Mientras recorría la cuesta que se alza por la vía principal de la pequeña Villa medieval de La Gruyère imaginaba el recóndito paraje que acogería al museo. ¿Un bestiario que abriría sus brazos en la penumbra inyectando ese combinado de temor y atracción morbosa que rezuma el imaginario del creador del alien más popular tras E.T? ¿Una cueva húmeda y hostil flanqueada por altavoces 7.1 atronando el último hit de Wagner?

El castillo de Gruyères

Tierra de quesos

El escenario distaba de las expectativas a medida que avanzábamos por el cuidadísimo empedrado de la “ville“. Mientras me refrescaba las manos en un abrevadero que saciaría a unicornios y no a viles paquidermos de tiro, impoluto y cristalino, recopilé una colina fastuosa, casi idílica, propia de un cuento infantil. El castillo coronaba, el segundo más visitado de la Confederación Helvética, aristocrático, imponente e impecable como si con un cepillo de dientes se raspara cada piedra al cantar el gallo.
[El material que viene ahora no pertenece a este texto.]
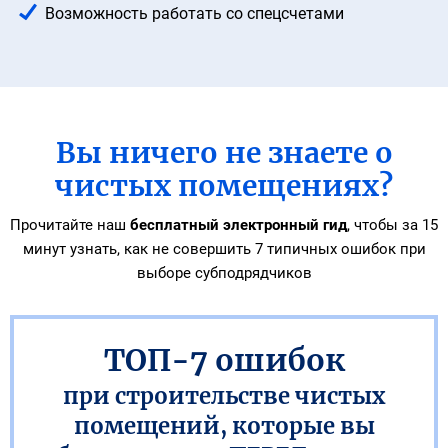
Возможность работать со спецсчетами
Вы ничего не знаете о
чистых помещениях?
Прочитайте наш
бесплатный электронный гид
, чтобы за 15
минут узнать,
как не совершить 7 типичных ошибок при
выборе субподрядчиков
ТОП-7 ошибок
при строительстве чистых
помещений, которые вы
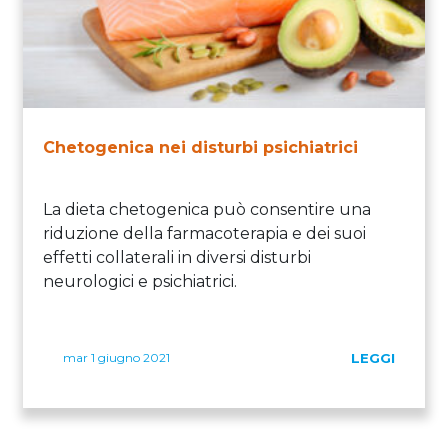
Chetogenica nei disturbi psichiatrici
La dieta chetogenica può consentire una
riduzione della farmacoterapia e dei suoi
effetti collaterali in diversi disturbi
neurologici e psichiatrici.
mar 1 giugno 2021
LEGGI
Y la villa que guarece, de tendencias Disney, hace las delicias del tópico suizo aunque no por ello menos bella. El olor a fondue todo lo invade y souvenirs por doquier que, inesperadamente, aún dan cabida a la hilarante originalidad.

Útiles de fondue

Abogando por los usos alternativos de útiles de fondue

Allí estaban, desangelados y bastante fuera de contexto al cruzar un simple arco de paso que separa dos tramos de la vía. A la izquierda el Giger Bar, que a la postre resultaría la mejor experiencia, y a la derecha uno de mis motivos para cruzar los pirineos: el H.R Giger Museum. Que Giger se enamorase de la Gruyère sólo con descubrirla es comprensible sin necesidad de ser un pervertido con flaquezas, pero no deja de ser confuso que levantara uno de sus bares en un enclave tan contradictorio y por tanto en apariencia poco rentable. Y lo cierto es que la mayoría de visitantes de la fantástica villa pasan de largo por el grotesco lugar, más aún teniendo a pocos metros uno de los castillos más espectaculares de Suiza.

extraña pareja

Percíbase el detalle del floripondio junto a la malvada herrumbre
Ya dentro del absurdo que significaba que nuestro tétrico fin se encontrase incrustado en la más verde y bella de las campiñas, donde flores y alegría se dan de la mano con Nikons y Cannons cazando a rubias de coletas uniformadas a la Blancanieves, aceptamos nuevamente que el mundo parte de los inesperados contrastes y entramos a tomar una Coca-Cola.

Esto ya era sentirse en casa, en el timón del Navegante. Luz apropiada, ahora sí, eludiendo el rampante sol de agosto que bañaba la villa, velas, suelos cincelados a modo de cartografía, arcos óseos y barra futurista. No demasiado grande, suficiente tamaño para que la presencia de parroquianos no desvirtúe el halito cinematográfico y de pesadilla. Abandonamos la ensoñación, infantil cuando se requiere, y bebo un refresco light de la carta para contribuir al negocio, muy asequible en contra a los precios que solemos encontrar en estas tierras, donde predominan cafés y el té frío. No hay música, ni en mi cabeza ni fuera, algo de austeridad nunca es desaconsejable.
Osario, de cartón piedra, pero osario.
Suelos del Giger Bar
Una copita

Tras tomar las fotos que satisfacen mi vis narcisista y recordando los años deseando poder palpar con las manos el tenebroso trabajo de este magno jeta que es Giger, decido cruzar la acera y entrar al museo de uno de los grandes putero-cubateros góticos de la historia moderna.